Se la vita di una donna
vale «solo» trent’anni

La vicenda aveva tenuto banco l’anno scorso nelle cronache nazionali per alcuni giorni. Sara Di Pietrantonio, 22 anni, venne uccisa a Roma dall’ex fidanzato Vincenzo Paduano, 29 anni, dopo un inseguimento. Un omicidio efferato, conclusosi con il rogo del cadavere. Il delitto fu il culmine di una vera e propria persecuzione, tra appostamenti, intrusioni negli indirizzi dei social della ragazza, messaggi minatori, pedinamenti attraverso la geolocalizzazione del cellulare della studentessa e aggressioni. In primo grado Paduano fu condannato all’ergastolo.

Nei giorni scorsi la Corte d’assise d’appello ha ridotto la pena a 30 anni. Una decisione che ha scatenato reazioni indignate anche di alcuni politici e motivata dalla Corte in base ad una diversa lettura tecnica delle accuse, confermate nel merito (omicidio volontario aggravato dalla premeditazione e dai futili e abietti motivi, stalking e distruzione del cadavere): in primo grado, lo stalking fu riconosciuto come reato autonomo ed aveva annullato lo sconto di un terzo di pena che prevede il rito abbreviato. Per i giudici dell’appello, invece, gli atti persecutori vengono assorbiti dal reato più grave. Restano le aggravanti, che la richiesta di perdono pronunciata in aula da Paduano non hanno intaccato.

Di fronte a un fatto di cronaca nera di tale gravità si resta attoniti. Sara era cosciente dei rischi che correva (il pm titolare dell’indagine attraverso una rogatoria internazionale aveva ottenuto l’accesso alle chat su Facebook cancellate dall’assassino: in una la studentessa gli chiedeva «Perché vuoi uccidermi?» e lui rispondeva «Servirebbe a qualcosa?») ma ha continuato a fare la sua vita, senza farsi condizionare dalla presenza inquietante del suo ex fidanzato.La riduzione della pena può suonare come uno scandalo, ma è figlia di una legge dello Stato e della sua applicazione. Il leader della Lega Matteo Salvini, a proposito di questa vicenda, si è chiesto: «Ma uno cosa deve fare per prendere l’ergastolo in Italia». Bisognerebbe chiederlo ai 1.200 detenuti nelle carceri italiane condannati proprio all’ergastolo (ordinario o ostativo: con il primo c’è la possibilità di usufruire di permessi premio, semilibertà o liberazione condizionale; mentre il secondo è una pena senza fine che, in base all’articolo 4 bis dell’ordinamento penitenziario nega ogni misura alternativa e ogni beneficio a chi sia stato condannato per reati associativi, a meno che non sia un collaboratore di giustizia).
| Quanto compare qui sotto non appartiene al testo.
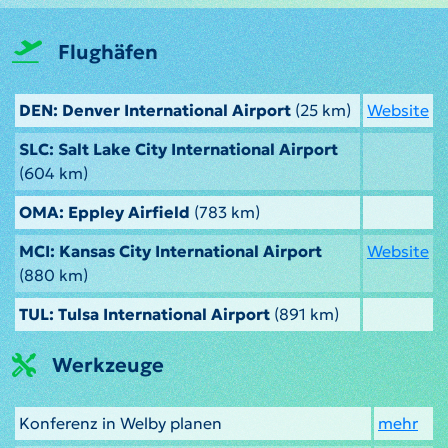
Flughäfen
DEN: Denver International Airport
(25 km)
Website
SLC: Salt Lake City International Airport
(604 km)
OMA: Eppley Airfield
(783 km)
MCI: Kansas City International Airport
Website
(880 km)
TUL: Tulsa International Airport
(891 km)
Werkzeuge
Konferenz in Welby planen
mehr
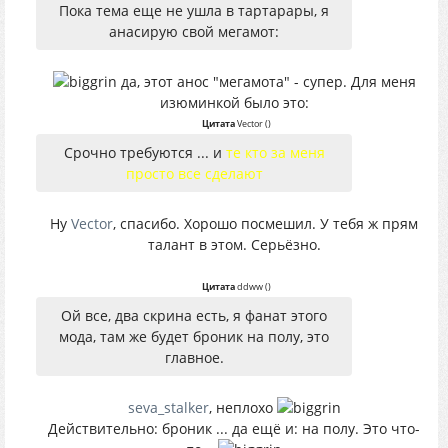
Пока тема еще не ушла в тартарары, я
анасирую свой мегамот:
да, этот анос "мегамота" - супер. Для меня
изюминкой было это:
Цитата
Vector
(
)
Срочно требуются ... и
те кто за меня
просто все сделают
Ну
Vector
, спасибо. Хорошо посмешил. У тебя ж прям
талант в этом. Серьёзно.
Цитата
ddww
(
)
Ой все, два скрина есть, я фанат этого
мода, там же будет броник на полу, это
главное.
seva_stalker
, неплохо
Действительно: броник ... да ещё и: на полу. Это что-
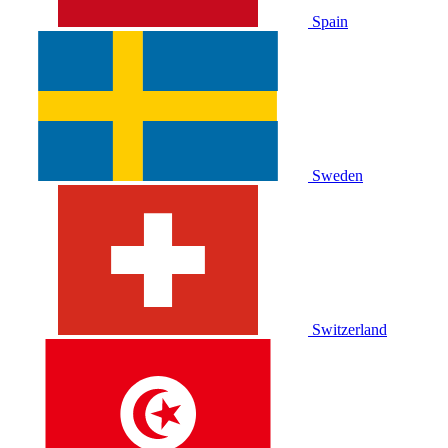
Spain
Sweden
Switzerland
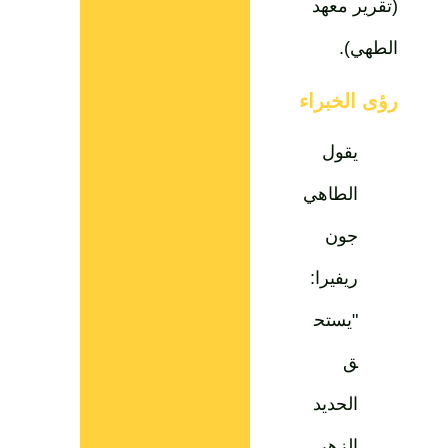
(تقرير معهد
الطهي).
رؤى الخبراء
يقول
الطاهي
جون
ريفيرا:
"يستح
ق
الحديد
الزهر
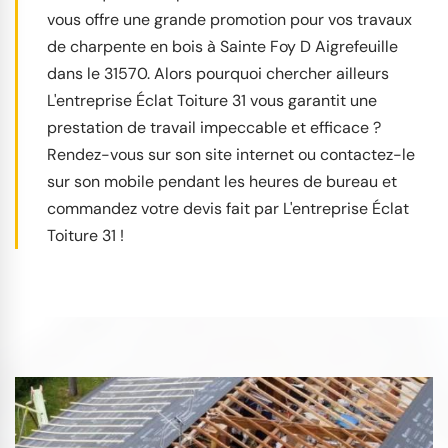
vous offre une grande promotion pour vos travaux
de charpente en bois à Sainte Foy D Aigrefeuille
dans le 31570. Alors pourquoi chercher ailleurs
L'entreprise Éclat Toiture 31 vous garantit une
prestation de travail impeccable et efficace ?
Rendez-vous sur son site internet ou contactez-le
sur son mobile pendant les heures de bureau et
commandez votre devis fait par L'entreprise Éclat
Toiture 31 !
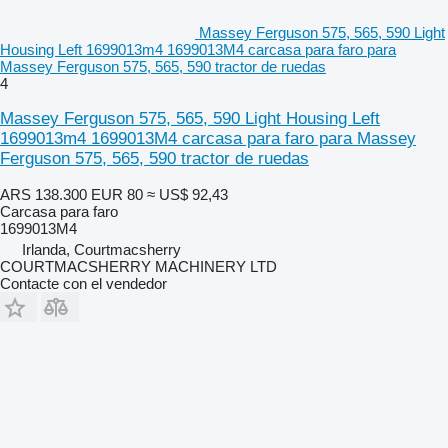
Massey Ferguson 575, 565, 590 Light
Housing Left 1699013m4 1699013M4 carcasa para faro para
Massey Ferguson 575, 565, 590 tractor de ruedas
4
Massey Ferguson 575, 565, 590 Light Housing Left
1699013m4 1699013M4 carcasa para faro para Massey
Ferguson 575, 565, 590 tractor de ruedas
ARS 138.300
EUR 80
≈ US$ 92,43
Carcasa para faro
1699013M4
Irlanda, Courtmacsherry
COURTMACSHERRY MACHINERY LTD
Contacte con el vendedor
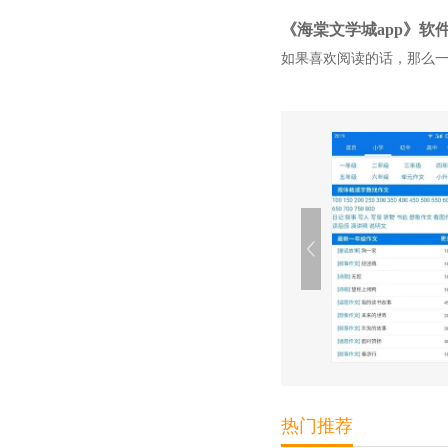
《海棠文学城app》软
如果喜欢阅读的话，那么
热门推荐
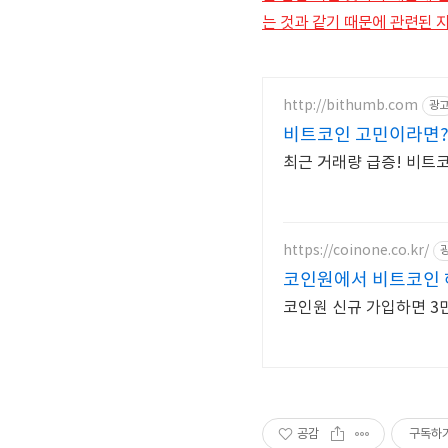
는 것과 같기 때문에 관련된 
http://bithumb.com
광
비트코인 고민이라면? 
최근 거래량 급증! 비트
https://coinone.co.kr/
코인원에서 비트코인 
코인원 신규 가입하면 3
공감
구독하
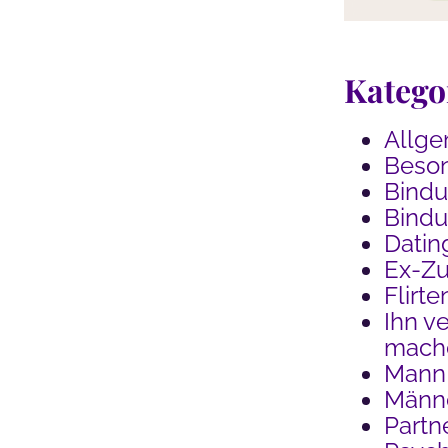
Katego
Allge
Beson
Bind
Bindu
Datin
Ex-Z
Flirte
Ihn ve
mach
Mann
Männe
Partn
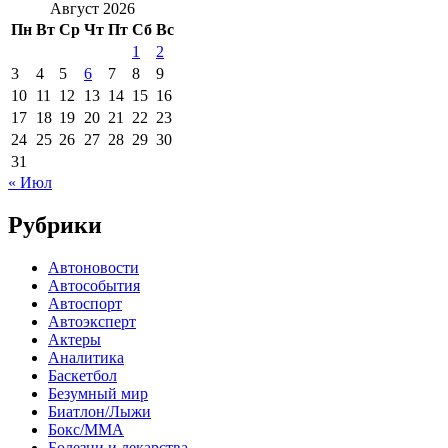
Август 2026
Пн
Вт
Ср
Чт
Пт
Сб
Вс
1
2
3
4
5
6
7
8
9
10
11
12
13
14
15
16
17
18
19
20
21
22
23
24
25
26
27
28
29
30
31
« Июл
Рубрики
Автоновости
Автособытия
Автоспорт
Автоэксперт
Актеры
Аналитика
Баскетбол
Безумный мир
Биатлон/Лыжи
Бокс/MMA
Болезни и лекарства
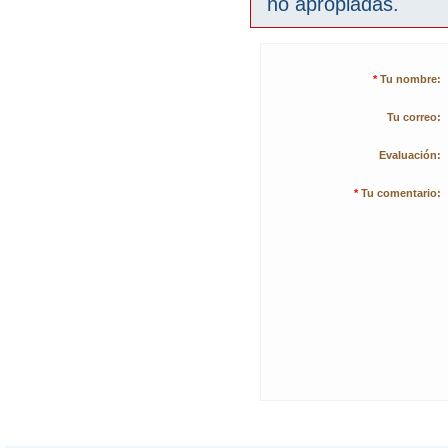
no apropiadas.
*
Tu nombre:
Tu correo:
Evaluación:
*
Tu comentario:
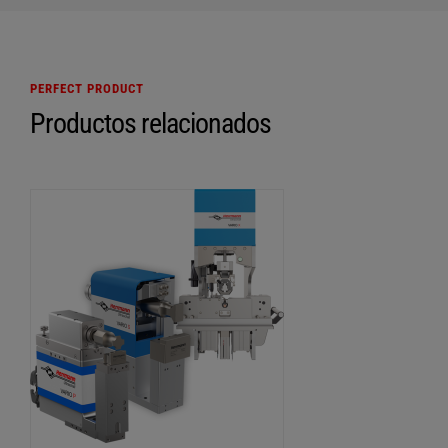
PERFECT PRODUCT
Productos relacionados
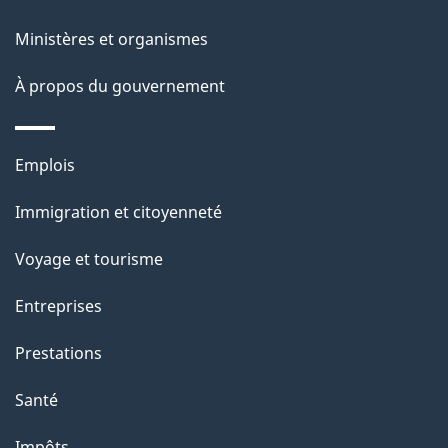
ce
i
site
Ministères et organismes
l
s
À propos du gouvernement
d
e
Thèmes
Emplois
l
et
a
Immigration et citoyenneté
sujets
p
Voyage et tourisme
a
g
Entreprises
e
Prestations
"
Santé
Impôts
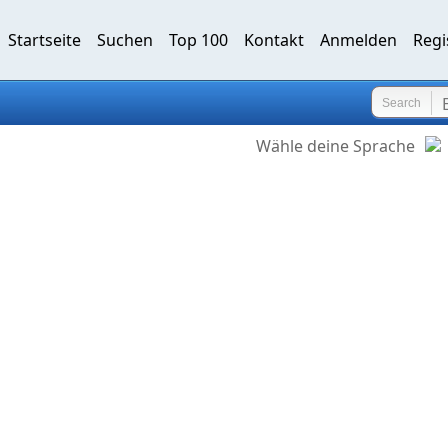
Startseite
Suchen
Top 100
Kontakt
Anmelden
Regi
Search
Wähle deine Sprache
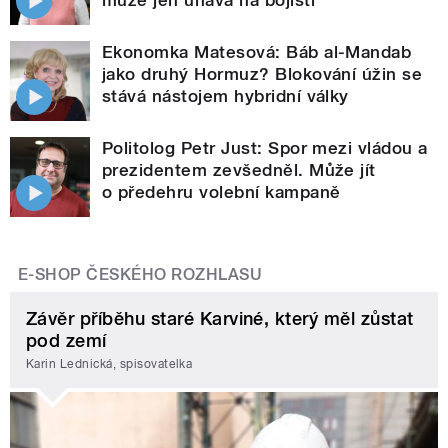
Ekonomka Matesová: Báb al-Mandab
jako druhý Hormuz? Blokování úžin se
stává nástojem hybridní války
Politolog Petr Just: Spor mezi vládou a
prezidentem zevšedněl. Může jít
o předehru volební kampaně
E-SHOP ČESKÉHO ROZHLASU
Závěr příběhu staré Karviné, který měl zůstat
pod zemí
Karin Lednická, spisovatelka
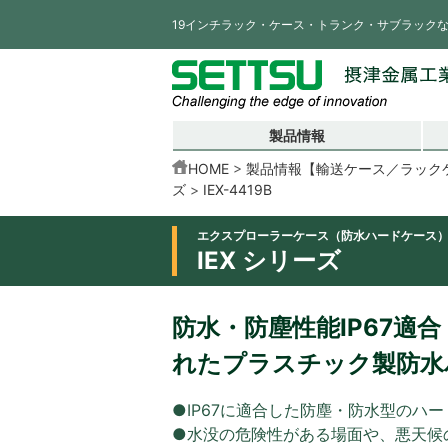
19インチラック・ケース・トランク・サブラック
製品情報
HOME
製品情報【輸送ケース／ラック
ズ
IEX-4419B
エクスプローラーケース（防水ハードケース
IEX シリーズ
防水・防塵性能IP67適
れたプラスチック製防水
●IP67に適合した防塵・防水型のハ
●水没の危険性がある場面や、悪天候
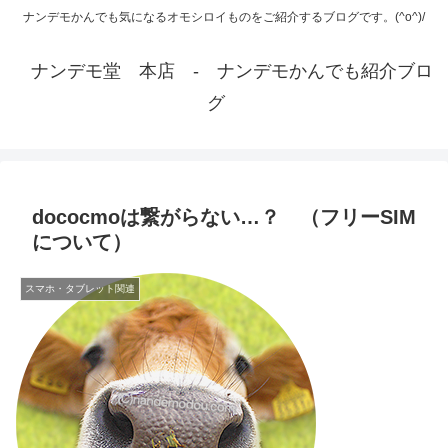
ナンデモかんでも気になるオモシロイものをご紹介するブログです。(^o^)/
ナンデモ堂 本店 - ナンデモかんでも紹介ブロ
グ
dococmoは繋がらない…？ （フリーSIM
について）
スマホ・タブレット関連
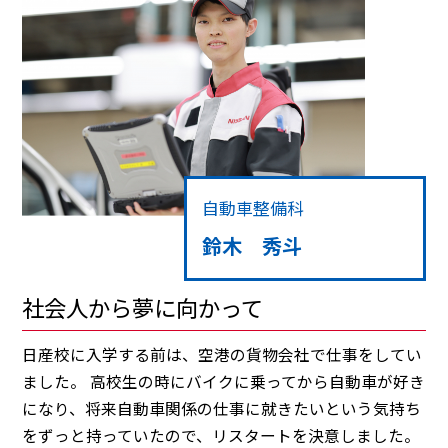
自動車整備科
鈴木 秀斗
社会人から夢に向かって
日産校に入学する前は、空港の貨物会社で仕事をしてい
ました。 高校生の時にバイクに乗ってから自動車が好き
になり、将来自動車関係の仕事に就きたいという気持ち
をずっと持っていたので、リスタートを決意しました。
In Italia ci sono parlamentari e associazioni che si battono per l’abolizione dell’ergastolo: sarebbe in contraddizione con la Costituzione, per la quale le pene devono tendere alla rieducazione del condannato, in vista del suo ritorno nella società. Le pene infatti hanno un doppio obiettivo: ricompensare il danno arrecato e recuperare l’autore. Anche Papa Francesco si è speso contro l’ergastolo, definendolo «come un’esecuzione. La giustizia non è vendetta». In una cinquantina di Stati (ma il numero si assottiglia sempre più) l’omicidio è punito con lo stesso atto, la pena di morte (in Occidente è ancora applicata solo dagli Usa), ma non funziona come deterrente ai crimini più gravi. Di fronte alla tragedia di Sara si provano dolore e sgomento. Quale risposta e quale giustizia merita il male impersonificato dalla persona che l’ha uccisa dopo averla disumanizzata facendone l’obiettivo di un’ossessione irrefrenabile? La risposta la lasciamo alla mamma della studentessa: «Per un ragazzo della sua età non mi pare ci sia una grossa differenza tra una condanna all’ergastolo e a 30 anni di reclusione. Ma non credo che l’imputato si sia pentito per davvero: per arrivare a un pentimento sincero dovrà essere aiutato in un percorso lungo, da solo non può farcela».